Saved entries:
§
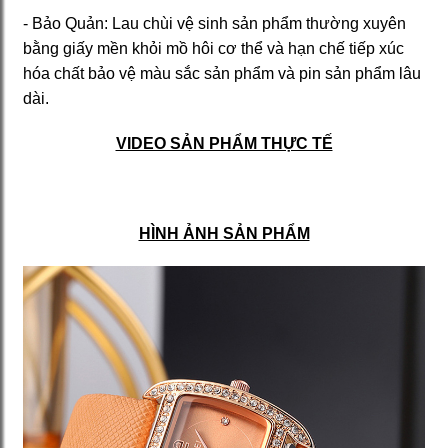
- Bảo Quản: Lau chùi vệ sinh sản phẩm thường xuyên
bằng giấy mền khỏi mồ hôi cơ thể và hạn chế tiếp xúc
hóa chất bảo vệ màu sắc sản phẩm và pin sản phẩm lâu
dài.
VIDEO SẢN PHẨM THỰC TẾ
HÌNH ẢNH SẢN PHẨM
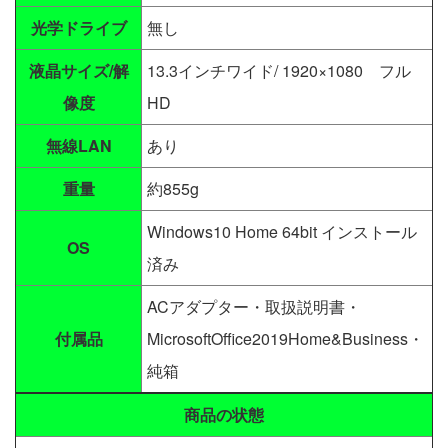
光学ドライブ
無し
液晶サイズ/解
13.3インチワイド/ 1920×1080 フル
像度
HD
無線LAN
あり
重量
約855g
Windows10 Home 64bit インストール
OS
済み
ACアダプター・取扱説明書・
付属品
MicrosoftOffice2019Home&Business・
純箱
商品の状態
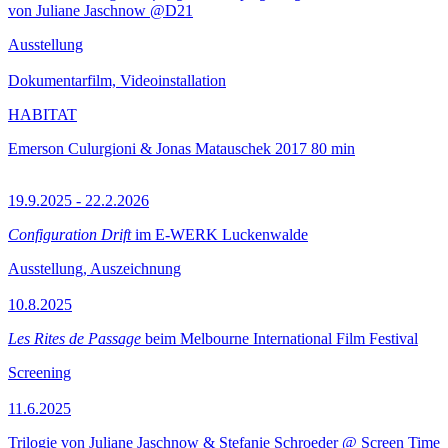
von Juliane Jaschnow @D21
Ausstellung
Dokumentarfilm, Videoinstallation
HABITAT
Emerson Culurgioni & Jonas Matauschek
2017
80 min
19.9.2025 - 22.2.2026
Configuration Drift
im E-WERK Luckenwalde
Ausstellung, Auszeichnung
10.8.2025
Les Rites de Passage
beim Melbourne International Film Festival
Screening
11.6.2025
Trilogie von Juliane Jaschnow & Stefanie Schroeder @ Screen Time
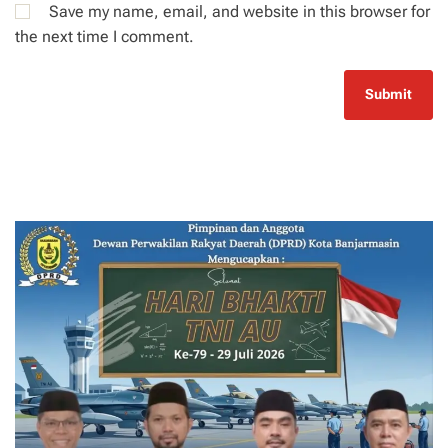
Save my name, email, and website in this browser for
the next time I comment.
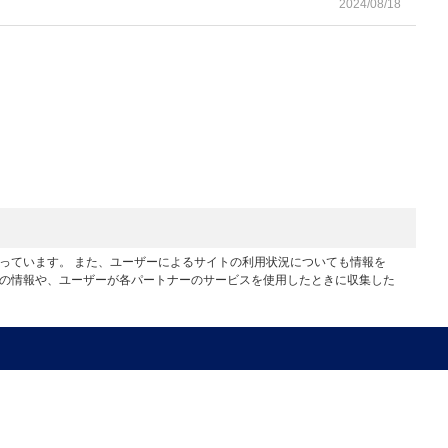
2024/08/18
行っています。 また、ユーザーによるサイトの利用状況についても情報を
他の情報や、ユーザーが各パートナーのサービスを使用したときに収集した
§
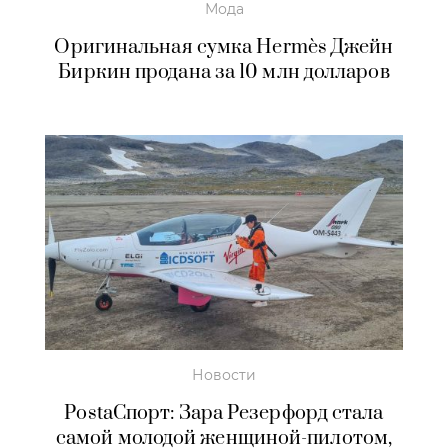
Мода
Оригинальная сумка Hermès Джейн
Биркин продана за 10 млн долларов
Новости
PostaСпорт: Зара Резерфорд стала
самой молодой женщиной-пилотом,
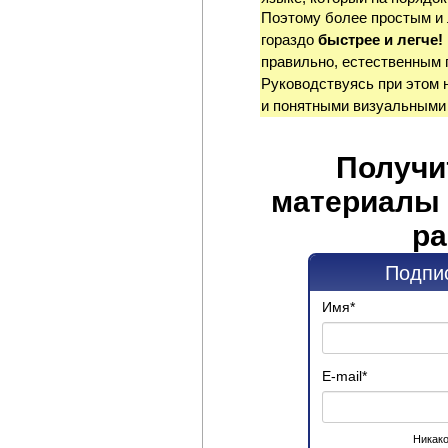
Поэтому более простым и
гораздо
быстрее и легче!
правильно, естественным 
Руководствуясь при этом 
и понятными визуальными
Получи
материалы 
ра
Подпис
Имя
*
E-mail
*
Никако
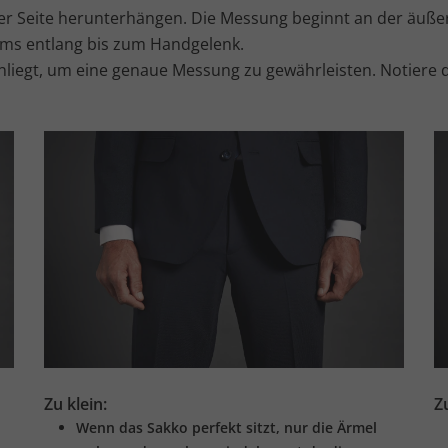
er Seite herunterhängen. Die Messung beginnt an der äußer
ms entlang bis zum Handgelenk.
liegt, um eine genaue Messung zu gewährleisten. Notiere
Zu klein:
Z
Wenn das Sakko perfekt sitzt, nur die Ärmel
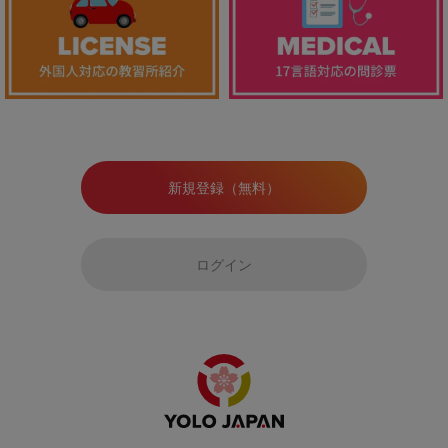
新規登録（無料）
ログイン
§
*Exercise aim:*
Wherever the word "Messung" occurs in the data above, copy the line it sits in.

*Solution for this problem:*
er Seite herunterhängen. Die Messung beginnt an der äußer
liegt, um eine genaue Messung zu gewährleisten. Notiere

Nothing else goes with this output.